自社製品の含有化学物質に影響する可能性のある変更を抽出し、変更管理の対象とすべきかどうか、製品含有化学物質への影響の観点から検討します。

  • 組織内の人(Man)、機械(Machine)、材料(Material)、方法(Method)の4M
  • サプライヤーにおける4Mの変更、サプライヤーの変更・追加など
     

変更を行う場合の手順を定め、手順に従って変更を管理

変更を行う場合の留意事項

4M等の変更を、QC工程表に反映する場合の留意点は以下のとおりです。

  1. QC工程表が変更になった場合は、必要に応じて作業者への教育を行う。
  2. QC工程表は保管時に整理しておき、すぐに取り出せるようにしておくこと。
  3. QC工程表の変更管理は遅滞なく行い、必要とする版が利用できるようにすること。
  4. 現場監督者は定期的にQC工程表が活用されているかチェックすること。
  5. QC工程表の内容に不備があった場合は速やかに訂正すること。
     

変更管理の事例

  1. 自社製品の含有化学物質に大きな影響を生じる可能性があれば、その変更の要素を抽出して変更時の手順を定め必ずその手順に従って変更管理を行う。
  2. 必要に応じてサプライヤーとも協議し、上記と同様の手順を定めてサプライヤー(2次、3次以降も含む)へ周知する。

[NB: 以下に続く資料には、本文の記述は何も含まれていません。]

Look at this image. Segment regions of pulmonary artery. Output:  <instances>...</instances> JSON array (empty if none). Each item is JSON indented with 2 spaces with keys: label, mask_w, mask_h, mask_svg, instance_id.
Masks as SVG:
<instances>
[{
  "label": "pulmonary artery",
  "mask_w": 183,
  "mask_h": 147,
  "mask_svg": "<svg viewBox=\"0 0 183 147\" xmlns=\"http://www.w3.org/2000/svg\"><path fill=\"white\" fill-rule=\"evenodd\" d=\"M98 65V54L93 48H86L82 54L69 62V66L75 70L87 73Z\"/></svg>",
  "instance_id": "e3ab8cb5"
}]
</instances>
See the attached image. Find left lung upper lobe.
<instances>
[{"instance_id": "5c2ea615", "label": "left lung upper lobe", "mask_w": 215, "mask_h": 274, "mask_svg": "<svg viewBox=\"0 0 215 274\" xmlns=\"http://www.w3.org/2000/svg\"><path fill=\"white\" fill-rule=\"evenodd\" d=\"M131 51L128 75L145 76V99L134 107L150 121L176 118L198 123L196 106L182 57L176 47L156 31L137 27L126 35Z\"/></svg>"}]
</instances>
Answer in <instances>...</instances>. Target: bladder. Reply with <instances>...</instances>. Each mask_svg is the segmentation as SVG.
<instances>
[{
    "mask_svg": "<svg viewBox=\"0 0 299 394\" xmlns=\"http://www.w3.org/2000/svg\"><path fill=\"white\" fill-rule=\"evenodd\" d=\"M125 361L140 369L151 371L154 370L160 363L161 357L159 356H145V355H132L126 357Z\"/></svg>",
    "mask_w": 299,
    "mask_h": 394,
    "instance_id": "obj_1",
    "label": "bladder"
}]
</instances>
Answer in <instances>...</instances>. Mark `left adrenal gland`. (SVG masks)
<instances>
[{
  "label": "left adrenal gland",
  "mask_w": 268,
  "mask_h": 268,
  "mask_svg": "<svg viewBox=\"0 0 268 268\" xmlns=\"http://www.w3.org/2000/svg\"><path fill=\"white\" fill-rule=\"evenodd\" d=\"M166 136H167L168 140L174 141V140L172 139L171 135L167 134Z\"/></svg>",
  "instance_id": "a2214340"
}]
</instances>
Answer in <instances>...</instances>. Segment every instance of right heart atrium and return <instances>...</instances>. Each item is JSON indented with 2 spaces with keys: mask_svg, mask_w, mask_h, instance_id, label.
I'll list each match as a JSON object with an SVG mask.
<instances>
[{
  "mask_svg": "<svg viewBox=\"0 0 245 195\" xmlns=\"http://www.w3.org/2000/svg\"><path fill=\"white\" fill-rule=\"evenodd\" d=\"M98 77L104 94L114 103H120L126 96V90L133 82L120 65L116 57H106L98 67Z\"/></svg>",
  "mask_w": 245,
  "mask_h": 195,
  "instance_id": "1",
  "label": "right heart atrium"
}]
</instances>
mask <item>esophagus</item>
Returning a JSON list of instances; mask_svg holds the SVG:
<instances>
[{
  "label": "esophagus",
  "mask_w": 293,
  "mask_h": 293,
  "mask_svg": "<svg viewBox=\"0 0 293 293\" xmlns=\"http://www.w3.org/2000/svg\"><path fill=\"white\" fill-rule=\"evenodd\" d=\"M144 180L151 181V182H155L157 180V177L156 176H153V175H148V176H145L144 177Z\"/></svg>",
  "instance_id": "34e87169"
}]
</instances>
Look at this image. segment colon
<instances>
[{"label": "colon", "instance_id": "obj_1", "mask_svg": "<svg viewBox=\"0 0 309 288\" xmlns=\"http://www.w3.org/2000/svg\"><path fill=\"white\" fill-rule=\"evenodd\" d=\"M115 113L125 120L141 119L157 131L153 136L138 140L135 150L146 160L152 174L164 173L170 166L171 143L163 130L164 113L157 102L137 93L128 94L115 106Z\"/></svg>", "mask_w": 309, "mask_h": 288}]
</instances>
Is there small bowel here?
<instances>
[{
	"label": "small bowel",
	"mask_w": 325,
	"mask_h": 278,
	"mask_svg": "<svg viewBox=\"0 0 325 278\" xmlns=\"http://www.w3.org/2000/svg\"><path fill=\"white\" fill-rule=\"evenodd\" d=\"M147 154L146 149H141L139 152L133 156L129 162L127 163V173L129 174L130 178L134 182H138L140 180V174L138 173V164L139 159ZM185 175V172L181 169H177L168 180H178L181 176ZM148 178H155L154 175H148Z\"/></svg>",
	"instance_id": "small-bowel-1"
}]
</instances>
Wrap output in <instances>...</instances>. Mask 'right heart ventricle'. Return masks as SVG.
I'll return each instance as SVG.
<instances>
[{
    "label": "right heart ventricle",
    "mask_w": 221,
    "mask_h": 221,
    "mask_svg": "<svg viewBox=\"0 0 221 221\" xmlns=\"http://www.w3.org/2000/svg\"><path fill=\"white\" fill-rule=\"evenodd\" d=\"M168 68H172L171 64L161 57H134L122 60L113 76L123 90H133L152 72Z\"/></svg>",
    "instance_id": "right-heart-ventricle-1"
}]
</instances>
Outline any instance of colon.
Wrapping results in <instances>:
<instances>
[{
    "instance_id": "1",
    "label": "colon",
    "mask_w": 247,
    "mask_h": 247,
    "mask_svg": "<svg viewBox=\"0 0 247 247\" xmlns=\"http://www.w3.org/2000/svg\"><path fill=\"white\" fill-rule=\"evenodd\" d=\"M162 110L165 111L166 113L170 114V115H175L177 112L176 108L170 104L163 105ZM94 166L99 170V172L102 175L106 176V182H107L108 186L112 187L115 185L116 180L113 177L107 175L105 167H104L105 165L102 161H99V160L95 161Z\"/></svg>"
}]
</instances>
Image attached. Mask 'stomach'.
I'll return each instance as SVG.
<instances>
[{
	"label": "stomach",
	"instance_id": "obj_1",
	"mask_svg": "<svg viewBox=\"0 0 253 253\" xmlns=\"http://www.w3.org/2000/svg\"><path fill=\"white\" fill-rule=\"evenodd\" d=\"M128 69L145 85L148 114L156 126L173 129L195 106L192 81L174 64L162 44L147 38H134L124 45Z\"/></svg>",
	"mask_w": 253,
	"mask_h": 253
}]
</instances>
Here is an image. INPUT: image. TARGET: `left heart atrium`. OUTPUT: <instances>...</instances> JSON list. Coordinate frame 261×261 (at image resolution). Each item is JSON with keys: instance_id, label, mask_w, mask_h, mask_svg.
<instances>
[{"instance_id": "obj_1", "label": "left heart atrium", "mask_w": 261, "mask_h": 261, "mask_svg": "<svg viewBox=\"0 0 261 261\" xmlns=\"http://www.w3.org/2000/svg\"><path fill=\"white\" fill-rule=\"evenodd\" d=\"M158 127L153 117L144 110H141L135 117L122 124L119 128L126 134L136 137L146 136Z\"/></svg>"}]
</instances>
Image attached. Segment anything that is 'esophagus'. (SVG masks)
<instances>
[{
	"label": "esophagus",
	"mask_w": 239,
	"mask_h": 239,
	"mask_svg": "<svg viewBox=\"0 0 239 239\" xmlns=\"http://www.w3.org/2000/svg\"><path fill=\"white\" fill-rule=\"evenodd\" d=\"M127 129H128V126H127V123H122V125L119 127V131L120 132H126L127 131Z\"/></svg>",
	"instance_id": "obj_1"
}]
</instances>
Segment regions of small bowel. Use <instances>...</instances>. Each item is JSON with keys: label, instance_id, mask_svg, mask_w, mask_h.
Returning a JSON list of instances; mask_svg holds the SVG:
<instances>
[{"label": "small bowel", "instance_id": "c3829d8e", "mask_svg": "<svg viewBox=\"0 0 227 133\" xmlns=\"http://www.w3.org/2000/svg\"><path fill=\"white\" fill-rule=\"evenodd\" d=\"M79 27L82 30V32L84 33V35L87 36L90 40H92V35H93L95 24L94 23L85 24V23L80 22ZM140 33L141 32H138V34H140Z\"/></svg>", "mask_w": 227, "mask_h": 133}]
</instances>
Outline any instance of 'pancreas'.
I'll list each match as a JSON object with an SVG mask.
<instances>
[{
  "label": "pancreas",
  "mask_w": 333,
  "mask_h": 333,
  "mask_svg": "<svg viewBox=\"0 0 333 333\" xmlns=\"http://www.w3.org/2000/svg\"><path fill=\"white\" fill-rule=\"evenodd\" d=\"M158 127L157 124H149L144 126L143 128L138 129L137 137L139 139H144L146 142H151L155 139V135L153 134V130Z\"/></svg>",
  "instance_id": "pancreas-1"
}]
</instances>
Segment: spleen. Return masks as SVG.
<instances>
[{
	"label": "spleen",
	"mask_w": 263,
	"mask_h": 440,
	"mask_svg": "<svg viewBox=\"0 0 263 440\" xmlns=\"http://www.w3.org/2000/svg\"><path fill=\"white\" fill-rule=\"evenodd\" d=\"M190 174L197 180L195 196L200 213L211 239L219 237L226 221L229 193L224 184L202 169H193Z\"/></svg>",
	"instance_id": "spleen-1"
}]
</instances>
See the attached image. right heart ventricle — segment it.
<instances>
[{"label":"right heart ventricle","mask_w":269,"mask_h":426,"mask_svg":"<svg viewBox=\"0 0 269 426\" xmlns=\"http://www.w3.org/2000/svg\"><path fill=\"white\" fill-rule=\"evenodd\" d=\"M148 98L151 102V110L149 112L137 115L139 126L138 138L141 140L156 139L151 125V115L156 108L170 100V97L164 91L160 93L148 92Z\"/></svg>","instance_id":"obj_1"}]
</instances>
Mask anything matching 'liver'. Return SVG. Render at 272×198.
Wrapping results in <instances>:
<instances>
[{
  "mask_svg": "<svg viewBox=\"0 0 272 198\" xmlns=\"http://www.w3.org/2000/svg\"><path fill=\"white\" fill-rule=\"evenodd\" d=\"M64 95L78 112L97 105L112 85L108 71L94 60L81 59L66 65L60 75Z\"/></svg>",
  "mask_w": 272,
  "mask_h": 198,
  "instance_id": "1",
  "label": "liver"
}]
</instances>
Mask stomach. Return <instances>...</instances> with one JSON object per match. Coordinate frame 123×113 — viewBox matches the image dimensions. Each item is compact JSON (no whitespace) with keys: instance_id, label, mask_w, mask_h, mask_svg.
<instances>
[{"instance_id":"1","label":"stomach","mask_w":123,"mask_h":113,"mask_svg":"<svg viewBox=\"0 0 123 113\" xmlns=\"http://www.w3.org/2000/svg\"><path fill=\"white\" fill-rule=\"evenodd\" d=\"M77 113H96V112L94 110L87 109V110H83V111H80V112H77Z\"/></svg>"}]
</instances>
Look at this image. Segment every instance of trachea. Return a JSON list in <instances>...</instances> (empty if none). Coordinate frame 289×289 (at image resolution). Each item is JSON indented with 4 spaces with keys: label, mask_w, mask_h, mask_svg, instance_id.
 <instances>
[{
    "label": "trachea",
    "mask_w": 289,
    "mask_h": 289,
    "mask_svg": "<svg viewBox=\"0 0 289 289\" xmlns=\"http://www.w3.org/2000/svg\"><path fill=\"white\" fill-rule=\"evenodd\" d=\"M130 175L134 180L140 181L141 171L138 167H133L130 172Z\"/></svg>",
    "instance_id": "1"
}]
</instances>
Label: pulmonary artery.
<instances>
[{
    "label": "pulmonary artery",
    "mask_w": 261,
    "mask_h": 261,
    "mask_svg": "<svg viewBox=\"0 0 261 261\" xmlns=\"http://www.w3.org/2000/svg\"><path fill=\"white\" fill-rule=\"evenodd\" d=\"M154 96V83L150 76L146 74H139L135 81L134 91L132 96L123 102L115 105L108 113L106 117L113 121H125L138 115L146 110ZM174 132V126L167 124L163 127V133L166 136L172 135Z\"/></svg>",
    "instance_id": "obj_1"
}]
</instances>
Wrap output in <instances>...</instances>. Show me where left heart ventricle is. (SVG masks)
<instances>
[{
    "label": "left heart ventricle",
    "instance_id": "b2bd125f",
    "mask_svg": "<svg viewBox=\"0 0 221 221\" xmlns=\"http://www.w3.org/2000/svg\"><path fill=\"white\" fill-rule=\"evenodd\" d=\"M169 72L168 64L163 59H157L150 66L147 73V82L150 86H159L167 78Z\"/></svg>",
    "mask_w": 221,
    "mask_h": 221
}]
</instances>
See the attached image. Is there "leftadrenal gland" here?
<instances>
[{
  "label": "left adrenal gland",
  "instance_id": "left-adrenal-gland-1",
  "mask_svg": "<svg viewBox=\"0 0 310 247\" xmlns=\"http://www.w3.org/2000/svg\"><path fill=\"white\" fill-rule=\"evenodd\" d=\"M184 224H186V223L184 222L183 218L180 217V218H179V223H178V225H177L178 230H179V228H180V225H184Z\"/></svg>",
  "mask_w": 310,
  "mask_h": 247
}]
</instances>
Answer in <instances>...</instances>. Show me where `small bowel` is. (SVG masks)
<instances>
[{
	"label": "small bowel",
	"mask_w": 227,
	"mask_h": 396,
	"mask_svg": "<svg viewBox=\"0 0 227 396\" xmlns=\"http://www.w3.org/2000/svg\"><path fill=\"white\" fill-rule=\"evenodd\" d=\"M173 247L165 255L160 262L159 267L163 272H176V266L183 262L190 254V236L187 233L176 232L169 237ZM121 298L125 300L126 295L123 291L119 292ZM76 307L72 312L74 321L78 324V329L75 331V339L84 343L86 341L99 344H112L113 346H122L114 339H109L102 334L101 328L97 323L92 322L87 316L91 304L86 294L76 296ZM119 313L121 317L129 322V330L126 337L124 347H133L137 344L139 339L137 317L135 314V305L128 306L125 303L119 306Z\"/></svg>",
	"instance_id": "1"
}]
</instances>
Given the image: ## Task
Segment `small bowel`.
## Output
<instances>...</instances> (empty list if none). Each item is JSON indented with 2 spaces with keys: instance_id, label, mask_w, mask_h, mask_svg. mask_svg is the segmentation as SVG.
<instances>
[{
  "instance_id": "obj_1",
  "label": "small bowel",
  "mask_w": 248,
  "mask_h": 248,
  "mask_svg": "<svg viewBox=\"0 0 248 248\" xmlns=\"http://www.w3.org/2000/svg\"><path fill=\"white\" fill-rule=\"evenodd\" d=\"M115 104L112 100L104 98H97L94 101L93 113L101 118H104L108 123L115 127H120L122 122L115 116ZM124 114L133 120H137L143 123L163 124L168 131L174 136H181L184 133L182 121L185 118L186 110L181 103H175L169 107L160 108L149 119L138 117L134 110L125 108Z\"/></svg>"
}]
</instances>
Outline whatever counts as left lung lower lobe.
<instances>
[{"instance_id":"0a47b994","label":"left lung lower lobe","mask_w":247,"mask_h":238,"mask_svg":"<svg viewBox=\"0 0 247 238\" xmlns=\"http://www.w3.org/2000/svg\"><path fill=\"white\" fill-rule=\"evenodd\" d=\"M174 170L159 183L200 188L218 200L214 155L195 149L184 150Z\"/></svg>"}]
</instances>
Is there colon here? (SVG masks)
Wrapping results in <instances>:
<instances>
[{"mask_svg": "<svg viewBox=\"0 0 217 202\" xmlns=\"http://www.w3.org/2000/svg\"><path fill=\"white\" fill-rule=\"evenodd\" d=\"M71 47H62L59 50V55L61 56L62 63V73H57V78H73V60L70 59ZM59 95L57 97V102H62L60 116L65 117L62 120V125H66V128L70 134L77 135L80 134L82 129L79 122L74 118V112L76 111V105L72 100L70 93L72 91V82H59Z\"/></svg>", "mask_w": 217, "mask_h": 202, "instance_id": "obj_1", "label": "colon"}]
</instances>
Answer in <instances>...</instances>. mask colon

これらの手順に基づきサプライヤーにおける変更情報を事前に入手する。
  3. 自社製品の含有化学物質情報に変化が生じるような変更を行う場合は、事前に顧客に連絡する。必要に応じて製品のロット情報や識別情報も提出する。
  4. 自社製品の含有化学物質情報を作成する際の根拠として、また、トレーサビリティ情報として活用するため、変更管理の結果は記録する
  5. 不特定多数の顧客に納入される製品の含有化学物質が変更になる場合は、ロット番号管理を徹底するなどの方法により識別できるようにする。

なお、材料の変更がない場合は、その旨を明確にすることで、新たな分析等は必要ないと考えます。

その他の場合

上記は、製品の機能追加レベルの仕様変更という前提でしたが、下記の場合、その製品は新製品とみなされなければならないとされています。

  • 製品の当初の性能、目的または型式が、最初のリスクアセスメントで予見されることなく変更された場合
  • 危険の性質が変化したか、またはリスクのレベルが関連するEU法令に関連して増加した場合

これらの場合、別製品として技術文書の作成、EU適合宣言の作成、製品への「CE」シンボル表示の貼付などが必要となります。

なお、すでに上市された製品に対して、RoHS(II)指令の要求事項に影響をおよぼすような改造を伴わないソフトウェアの更新または交換は、保守作業に類似するとされています。